I
— ¡Toma! ¡Toma! ¡Toma! ¡Que he de acabar contigo!
— ¡Ay, ay, ay, yo mío! ¡Perdón, mamá, yo teré bueno!
— ¿Qué tienes, amor mío? Tus dulces ojos se llenan de lágrimas, y tus
mejillas de azucena y rosa toman el tinto carmesí de los claveles.
— ¡Cómo no sentir el rostro encendido de indignación y los ojos
arrasados en lágrimas al ver tratar tan cruelmente a ese inocente niño!
— Tienes razón, purísimo numen de mis cuentos.
— Esa mujer tiene entrañas de fiera y no de madre.
— ¡Madre! No profanemos este santo nombre, suponiendo que esa mujer
le lleva. La que así maltrata a un ángel de Dios, no puede ser madre:
las que lo son, pueden maltratar a sus hijos de palabras, pero de obra
no los maltratan jamás. Oye, amor mío, oye.
— Mis hermanos y yo nos llegábamos muchas veces a mi padre haciendo pucheritos.
— ¿Qué es eso? — nos preguntaba mi padre.
— ¡Gem!, ¡Gem! ¡Que madre nos ha pegado! — le contestábamos.
¡Pobrecitos! — nos decía mi padre sonriendo— ¿A ver, a ver cuantos huesos os ha roto?
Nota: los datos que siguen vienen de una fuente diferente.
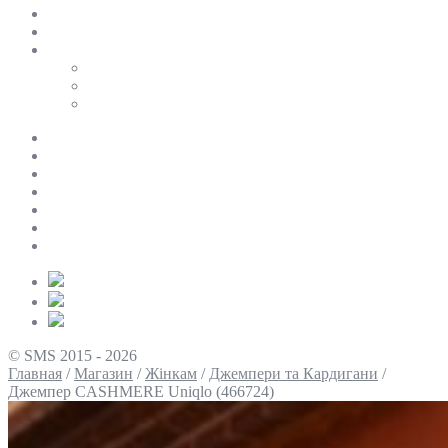
SALE
ПЕРСОНАЛЬНИЙ БАЙЄР
Таблиці розмірів
Uniqlo
COS
Victoria’s Secret
Про нас
Доставка та оплата
Умови повернення
Контакти
Політика конфіденційності
Умови використання
Блог
© SMS 2015 - 2026
Главная
/
Магазин
/
Жінкам
/
Джемпери та Кардигани
/
Джемпер CASHMERE Uniqlo (466724)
Mi madre, que lo oía desde allá dentro, exclamaba:
— ¡Los he de matar! ¡Los he de matar!
— Sí, sí — decía mi padre por lo bajo— , latigazo de madre, que ni hueso quebranta ni saca sangre.
Estos recuerdos me hacen pensar muchas veces en las madres matonas, que son todas las que tienen hijos.
¡Ah, sí! Las madres matan... la mejor gallina del gallinero para
hacer un buen caldo a sus hijos en cuanto a éstos duele un poco la
cabeza.
¡Pobres madres! ¡Santas madres, que para el mal no tenéis más que
lengua, y para el bien tenéis manos, y alma, y corazón, y vida, y aun
esto os parece poco!
Verás hasta dónde llega la maldad de las madres.
— ¡Pícaro, bribón, que tú me has de quitar la vida!
— Déjele usted vecina, que ya sabemos lo que son niños.